TASK ITEM:
From the data below, copy each line that includes the word "России".

↓↓↓

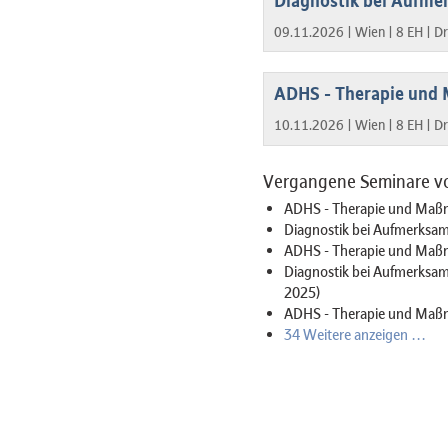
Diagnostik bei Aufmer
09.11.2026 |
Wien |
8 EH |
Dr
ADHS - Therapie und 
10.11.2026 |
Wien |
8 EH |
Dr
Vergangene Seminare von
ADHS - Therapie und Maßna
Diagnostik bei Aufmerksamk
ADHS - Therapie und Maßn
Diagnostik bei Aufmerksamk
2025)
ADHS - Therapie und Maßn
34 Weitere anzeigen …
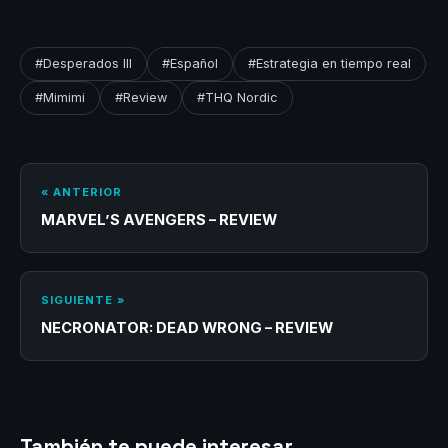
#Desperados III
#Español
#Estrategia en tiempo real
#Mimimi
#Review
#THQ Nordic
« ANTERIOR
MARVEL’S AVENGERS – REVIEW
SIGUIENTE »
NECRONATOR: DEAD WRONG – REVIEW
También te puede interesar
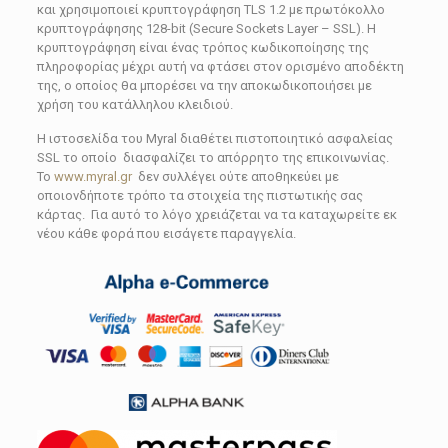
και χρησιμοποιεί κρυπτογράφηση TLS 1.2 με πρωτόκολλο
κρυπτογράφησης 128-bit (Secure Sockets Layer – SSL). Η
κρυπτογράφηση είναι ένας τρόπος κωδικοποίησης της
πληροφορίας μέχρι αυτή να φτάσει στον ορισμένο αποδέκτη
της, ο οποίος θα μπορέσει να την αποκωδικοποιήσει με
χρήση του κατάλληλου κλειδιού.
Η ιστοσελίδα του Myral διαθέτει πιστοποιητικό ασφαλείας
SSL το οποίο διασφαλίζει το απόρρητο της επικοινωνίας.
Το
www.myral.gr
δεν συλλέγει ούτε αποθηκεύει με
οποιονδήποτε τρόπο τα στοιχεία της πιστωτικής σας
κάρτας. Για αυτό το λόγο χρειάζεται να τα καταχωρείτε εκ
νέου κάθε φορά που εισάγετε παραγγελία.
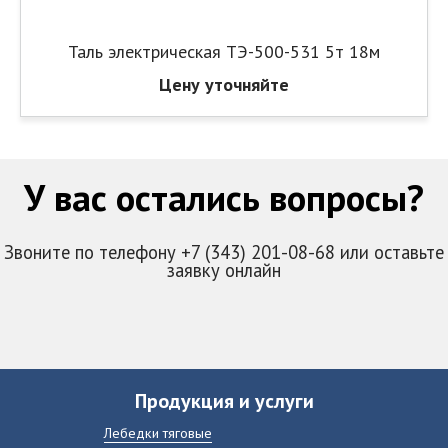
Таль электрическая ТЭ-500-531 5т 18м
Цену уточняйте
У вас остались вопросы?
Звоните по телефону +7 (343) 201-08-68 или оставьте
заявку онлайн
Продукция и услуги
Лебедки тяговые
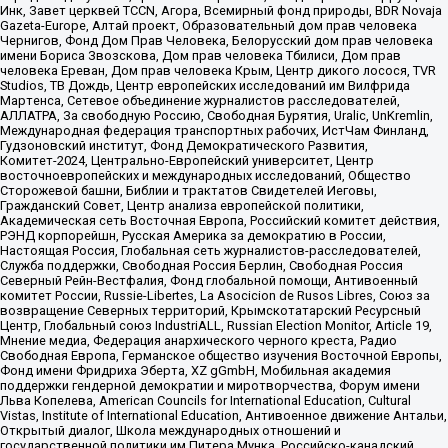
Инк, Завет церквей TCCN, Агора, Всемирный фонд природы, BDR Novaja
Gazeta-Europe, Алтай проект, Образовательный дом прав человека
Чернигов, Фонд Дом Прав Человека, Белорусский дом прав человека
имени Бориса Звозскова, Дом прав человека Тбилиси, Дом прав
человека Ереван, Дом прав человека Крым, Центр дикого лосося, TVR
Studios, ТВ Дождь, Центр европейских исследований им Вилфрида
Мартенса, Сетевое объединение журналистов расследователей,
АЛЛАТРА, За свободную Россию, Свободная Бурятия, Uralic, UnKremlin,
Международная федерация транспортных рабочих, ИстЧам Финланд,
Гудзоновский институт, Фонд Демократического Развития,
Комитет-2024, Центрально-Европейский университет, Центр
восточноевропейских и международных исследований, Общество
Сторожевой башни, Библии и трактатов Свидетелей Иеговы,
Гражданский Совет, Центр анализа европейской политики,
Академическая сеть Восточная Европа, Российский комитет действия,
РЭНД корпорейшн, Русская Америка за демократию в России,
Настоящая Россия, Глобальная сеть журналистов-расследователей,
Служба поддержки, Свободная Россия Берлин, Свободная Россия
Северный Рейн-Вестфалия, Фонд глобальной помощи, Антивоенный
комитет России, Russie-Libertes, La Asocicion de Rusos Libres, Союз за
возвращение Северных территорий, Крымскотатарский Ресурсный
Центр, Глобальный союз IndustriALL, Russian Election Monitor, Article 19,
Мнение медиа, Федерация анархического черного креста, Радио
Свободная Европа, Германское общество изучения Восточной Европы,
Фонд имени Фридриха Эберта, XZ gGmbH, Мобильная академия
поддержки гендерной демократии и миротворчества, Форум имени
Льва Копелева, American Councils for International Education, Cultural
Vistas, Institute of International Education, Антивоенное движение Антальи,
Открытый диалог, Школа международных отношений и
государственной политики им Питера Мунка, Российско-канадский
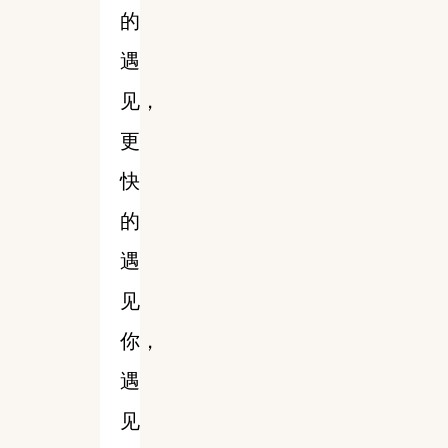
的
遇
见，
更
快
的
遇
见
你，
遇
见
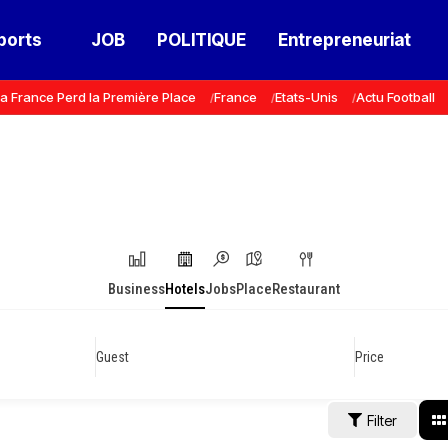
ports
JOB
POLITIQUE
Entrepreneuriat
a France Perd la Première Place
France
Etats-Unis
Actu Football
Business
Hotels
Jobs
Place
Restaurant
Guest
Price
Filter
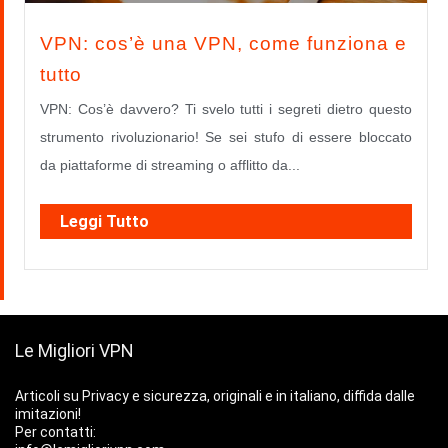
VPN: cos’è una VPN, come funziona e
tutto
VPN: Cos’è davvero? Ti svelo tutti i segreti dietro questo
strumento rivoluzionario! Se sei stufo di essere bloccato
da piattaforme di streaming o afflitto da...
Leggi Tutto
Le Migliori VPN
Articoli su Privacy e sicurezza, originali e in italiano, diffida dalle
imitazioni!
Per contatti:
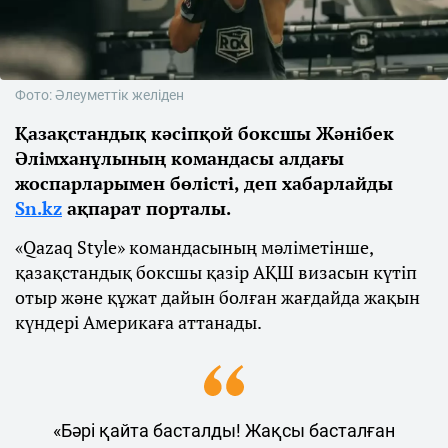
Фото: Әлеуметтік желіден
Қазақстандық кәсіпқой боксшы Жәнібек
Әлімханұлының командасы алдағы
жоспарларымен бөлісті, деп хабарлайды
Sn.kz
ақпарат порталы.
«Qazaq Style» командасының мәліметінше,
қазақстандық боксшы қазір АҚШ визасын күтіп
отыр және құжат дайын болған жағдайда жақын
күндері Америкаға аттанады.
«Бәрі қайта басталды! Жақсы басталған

↑↑↑

RESPONSE BOX:
РЭНД корпорейшн, Русская Америка за демократию в России,
комитет России, Russie-Libertes, La Asocicion de Rusos Libres, Союз за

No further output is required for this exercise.